[Opening Supplied material section]

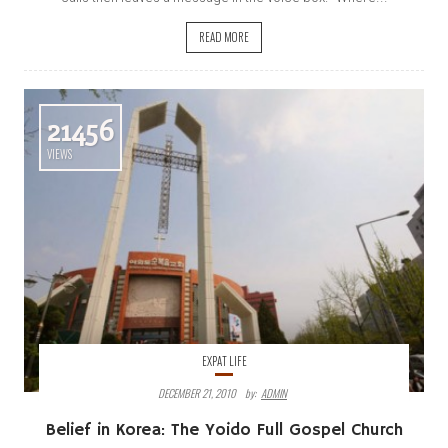
READ MORE
21456
VIEWS
EXPAT LIFE
DECEMBER 21, 2010
By:
ADMIN
Belief in Korea: The Yoido Full Gospel Church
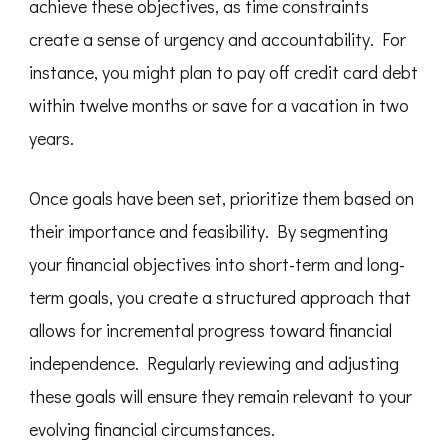
achieve these objectives, as time constraints
create a sense of urgency and accountability. For
instance, you might plan to pay off credit card debt
within twelve months or save for a vacation in two
years.
Once goals have been set, prioritize them based on
their importance and feasibility. By segmenting
your financial objectives into short-term and long-
term goals, you create a structured approach that
allows for incremental progress toward financial
independence. Regularly reviewing and adjusting
these goals will ensure they remain relevant to your
evolving financial circumstances.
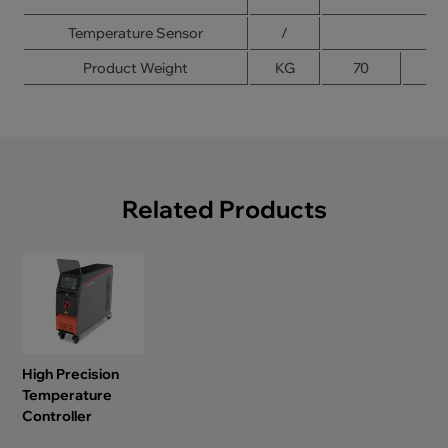
Temperature Sensor
/
Product Weight
KG
70
8
Related Products
High Precision
Temperature
Controller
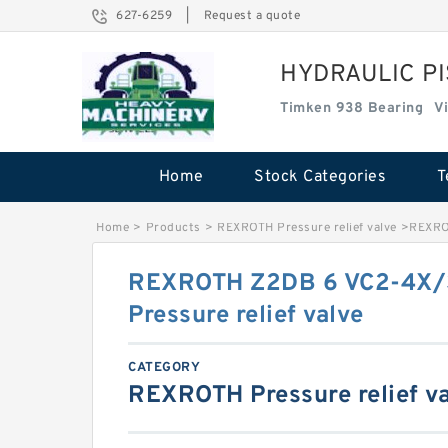
627-6259
|
Request a quote
HYDRAULIC P
Timken 938 Bearing
V
Home
Stock Categories
T
Home
>
Products
>
REXROTH Pressure relief valve
>
REXROT
REXROTH Z2DB 6 VC2-4X/
Pressure relief valve
CATEGORY
REXROTH Pressure relief v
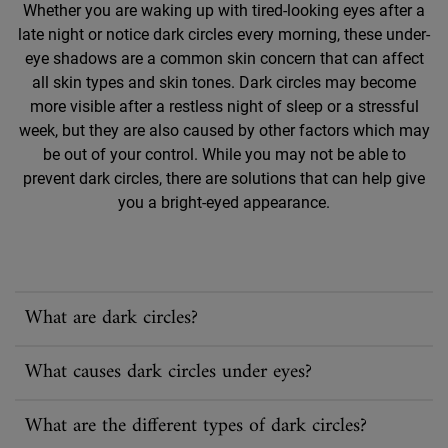
Whether you are waking up with tired-looking eyes after a
late night or notice dark circles every morning, these under-
eye shadows are a common skin concern that can affect
all skin types and skin tones. Dark circles may become
more visible after a restless night of sleep or a stressful
week, but they are also caused by other factors which may
be out of your control. While you may not be able to
prevent dark circles, there are solutions that can help give
you a bright-eyed appearance.
What are dark circles?
What causes dark circles under eyes?
What are the different types of dark circles?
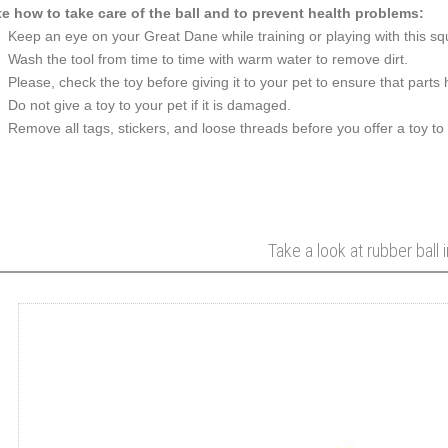
e how to take care of the ball and to prevent health problems:
Keep an eye on your Great Dane while training or playing with this sq
Wash the tool from time to time with warm water to remove dirt.
Please, check the toy before giving it to your pet to ensure that part
Do not give a toy to your pet if it is damaged.
Remove all tags, stickers, and loose threads before you offer a toy to
Take a look at rubber ball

[Closing Supplied material section]

*Work instruction:*
Go back to the records above and write them out exactly, without the pictures.

*The answer:*
READ MORE
21456
VIEWS
EXPAT LIFE
DECEMBER 21, 2010
By:
ADMIN
Belief in Korea: The Yoido Full Gospel Church
achieve these objectives, as time constraints
create a sense of urgency and accountability. For
instance, you might plan to pay off credit card debt
within twelve months or save for a vacation in two
years.
Once goals have been set, prioritize them based on
their importance and feasibility. By segmenting
your financial objectives into short-term and long-
term goals, you create a structured approach that
allows for incremental progress toward financial
independence. Regularly reviewing and adjusting
these goals will ensure they remain relevant to your
evolving financial circumstances.
Temperature Sensor
/
Product Weight
KG
70
8
Related Products
High Precision
Temperature
Controller
627-6259
|
Request a quote
HYDRAULIC P
Timken 938 Bearing
V
Home
Stock Categories
T
Home
>
Products
>
REXROTH Pressure relief valve
>
REXROT
REXROTH Z2DB 6 VC2-4X/
Pressure relief valve
CATEGORY
REXROTH Pressure relief v
Whether you are waking up with tired-looking eyes after a
late night or notice dark circles every morning, these under-
eye shadows are a common skin concern that can affect
all skin types and skin tones. Dark circles may become
more visible after a restless night of sleep or a stressful
week, but they are also caused by other factors which may
be out of your control. While you may not be able to
prevent dark circles, there are solutions that can help give
you a bright-eyed appearance.
What are dark circles?
What causes dark circles under eyes?
What are the different types of dark circles?
e how to take care of the ball and to prevent health problems:
Keep an eye on your Great Dane while training or playing with this sq
Wash the tool from time to time with warm water to remove dirt.
Please, check the toy before giving it to your pet to ensure that part
Do not give a toy to your pet if it is damaged.
Remove all tags, stickers, and loose threads before you offer a toy to
Take a look at rubber ball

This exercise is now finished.